How can i reuse that?
Those are the only values that are variables. All others characters must be fixed. I mean, they must be in that exact order.
There is a shorter way to express this?
r'^C:x=-?\d{1,3}(.\d{1,2})?:y=-?\d{1,3}(.\d{1,2})?:z=-?\d{1,3}(.\d{1,2})?;$'
Upvotes: 4
Views: 656
Reputation: 1646
Since the regex I put up had a bug I have removed it.
However whenever I need to develop or test a new regex i generally have a play with online tools that allow you to view the results of your regex in real time.
While not specifically python I generally use this one
Upvotes: 0
Reputation: 391952
Folks do this kind of thing sometimes
label_value = r'\w=-?\d{1,3}(\.\d{1,2})?'
line = r'^C:{0}:{0}:{0};$'.format( label_value )
line_pat= re.compile( line )
This is slightly smarter.
label_value = r'(\w)=(-?\d{1,3}(?:\.\d{1,2})?)'
line = r'^C:{0}:{0}:{0};$'.format( label_value )

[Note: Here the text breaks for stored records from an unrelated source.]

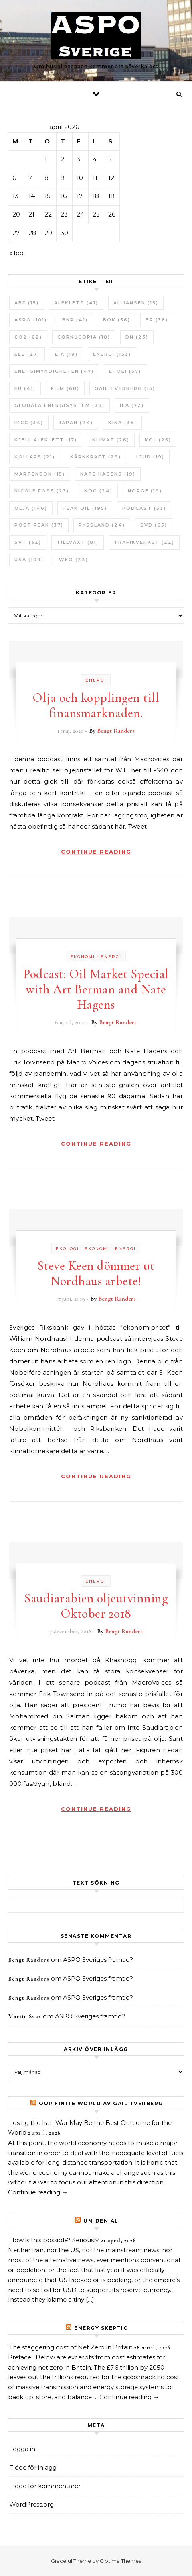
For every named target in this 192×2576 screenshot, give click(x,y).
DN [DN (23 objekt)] (136, 337)
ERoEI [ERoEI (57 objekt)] (125, 371)
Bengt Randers (116, 730)
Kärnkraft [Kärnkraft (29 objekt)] (95, 457)
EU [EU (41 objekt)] (25, 388)
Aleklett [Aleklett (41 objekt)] (76, 303)
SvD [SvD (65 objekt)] (153, 525)
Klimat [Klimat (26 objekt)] (110, 440)
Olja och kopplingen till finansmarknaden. (95, 705)
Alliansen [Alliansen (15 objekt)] (135, 303)
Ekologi (67, 1248)
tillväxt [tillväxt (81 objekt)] (78, 542)
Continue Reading (96, 851)
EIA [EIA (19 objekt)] (66, 354)
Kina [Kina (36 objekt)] (122, 422)
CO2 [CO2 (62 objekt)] (28, 337)
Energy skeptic (100, 2328)
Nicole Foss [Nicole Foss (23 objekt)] (41, 491)
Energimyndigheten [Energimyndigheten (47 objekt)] (54, 371)
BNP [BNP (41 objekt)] (75, 320)
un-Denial (101, 2221)
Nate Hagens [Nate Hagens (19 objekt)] (107, 474)
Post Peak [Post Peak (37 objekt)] (38, 525)
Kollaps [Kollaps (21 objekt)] (34, 457)
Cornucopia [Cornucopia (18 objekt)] (83, 337)
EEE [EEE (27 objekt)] (27, 354)
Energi (95, 680)
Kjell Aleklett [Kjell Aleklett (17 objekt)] (45, 440)
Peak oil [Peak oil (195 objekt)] (85, 508)
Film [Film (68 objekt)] (65, 388)
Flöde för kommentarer (45, 2486)
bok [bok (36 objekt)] (116, 320)
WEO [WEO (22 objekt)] (73, 559)
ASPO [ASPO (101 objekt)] (30, 320)
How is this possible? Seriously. (54, 2240)
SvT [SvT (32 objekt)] (27, 542)
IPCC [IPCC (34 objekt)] (28, 422)
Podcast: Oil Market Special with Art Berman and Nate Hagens (96, 989)
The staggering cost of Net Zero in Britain (71, 2347)
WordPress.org (31, 2504)
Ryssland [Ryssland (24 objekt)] (102, 525)
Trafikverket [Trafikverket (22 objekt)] (144, 542)
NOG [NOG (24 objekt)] (98, 491)
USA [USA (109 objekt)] (29, 559)
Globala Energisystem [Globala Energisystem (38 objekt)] (59, 405)
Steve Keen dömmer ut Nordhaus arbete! (96, 1273)
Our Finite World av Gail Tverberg (101, 2103)
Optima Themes (120, 2561)
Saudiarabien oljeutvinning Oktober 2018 (96, 1605)
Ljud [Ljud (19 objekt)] (150, 457)
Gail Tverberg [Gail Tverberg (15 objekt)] (125, 388)
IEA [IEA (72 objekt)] (132, 405)
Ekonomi (82, 956)
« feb (16, 253)
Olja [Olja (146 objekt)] (30, 508)
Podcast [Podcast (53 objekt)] (144, 508)
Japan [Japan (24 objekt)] (76, 422)
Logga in (22, 2449)
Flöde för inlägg (33, 2467)
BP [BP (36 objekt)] (157, 320)
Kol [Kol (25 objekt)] (158, 440)
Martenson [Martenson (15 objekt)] (39, 474)
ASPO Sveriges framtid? (98, 1959)
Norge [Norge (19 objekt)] (145, 491)
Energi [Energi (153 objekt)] (112, 354)
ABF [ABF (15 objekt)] (26, 303)
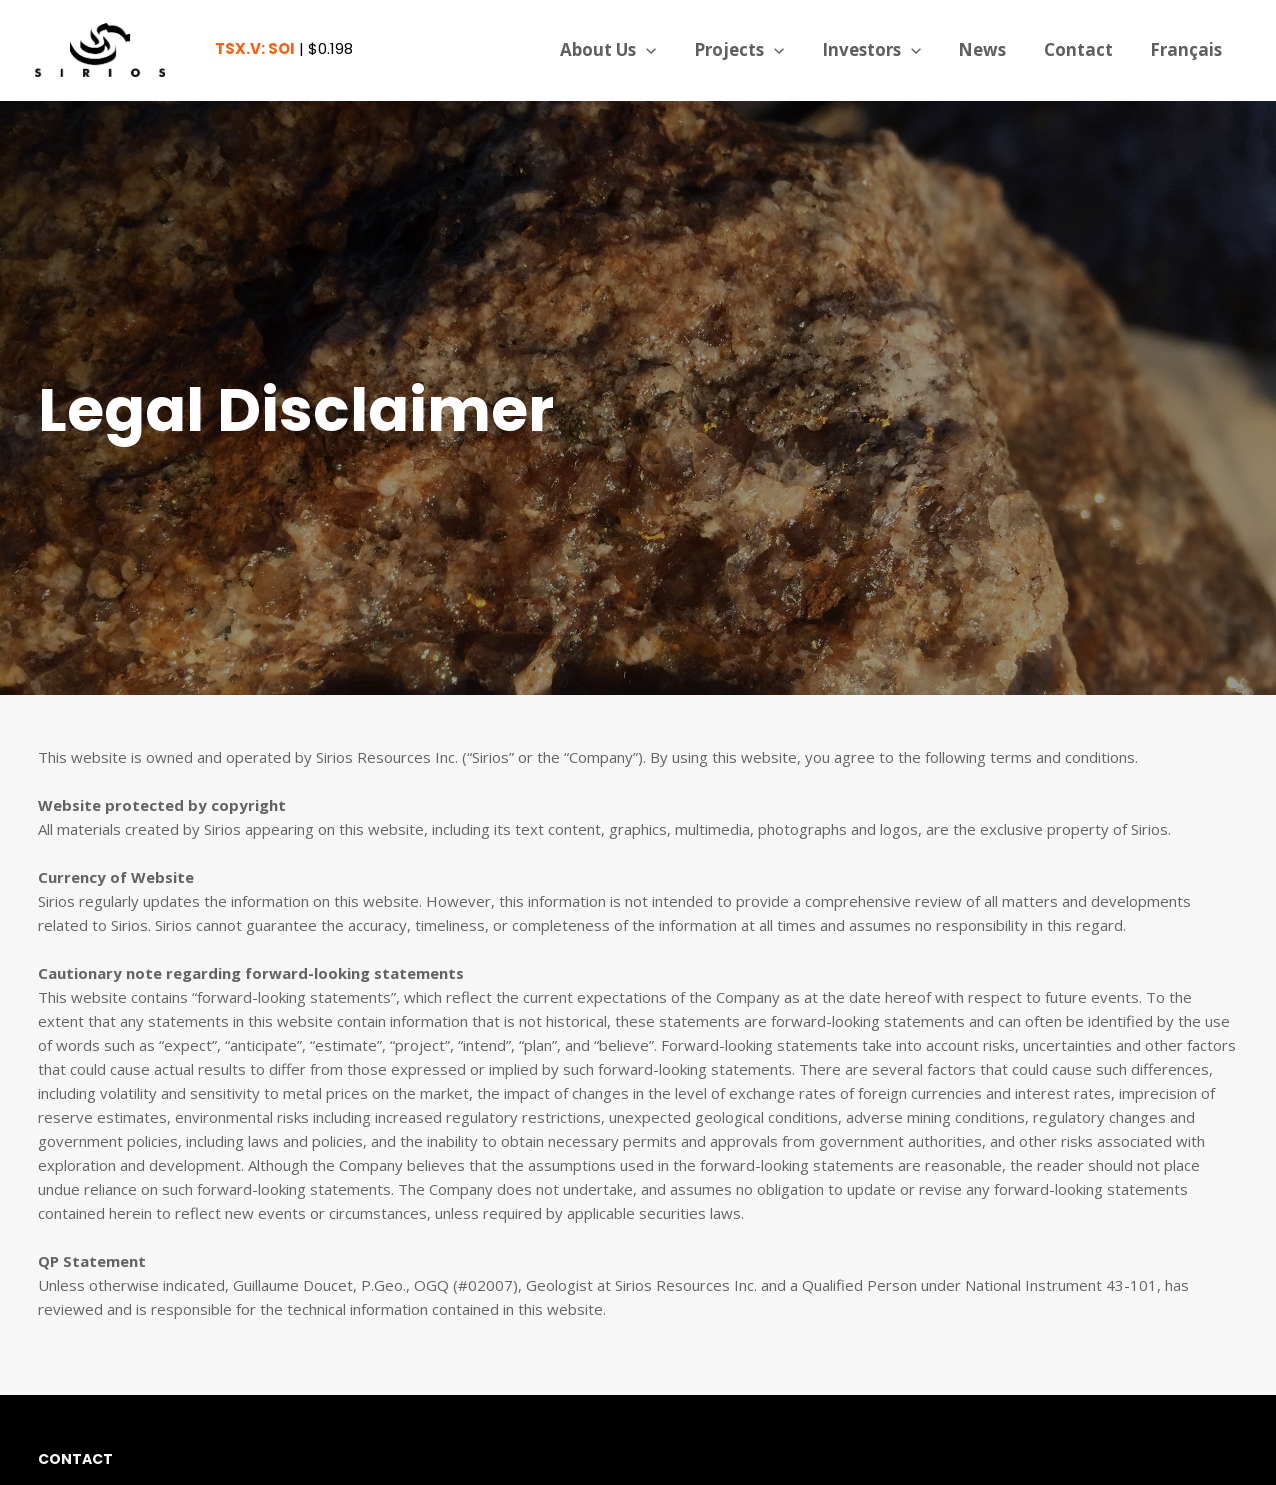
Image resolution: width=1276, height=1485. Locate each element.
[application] (665, 50)
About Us (627, 50)
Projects (755, 50)
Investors (883, 50)
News (991, 49)
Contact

line_pat= re.compile( line )
Why? It collects the label and the entire floating-point value, not just the digits to the right of the decimal point.
In the unlikely case that order of labels actually does matter.
value = r'(-?\d{1,3}(?:\.\d{1,2})?)'
line = r'^C:x={0}:y={0}:z={0};$'.format( value )
line_pat= re.compile( line )
This requires the three labels in the given order. One of those things that's likely to change.
Upvotes: 8
Reputation: 17525
This will return no false negatives, but a small number of false positives:
'^C(:[xyz]=-?\d{1,3}(.\d{1,2})?){3}'
The false positives are the cases where x, y, and z occur in the wrong combinations (i.e. y:x:z, x:x:z, etc.).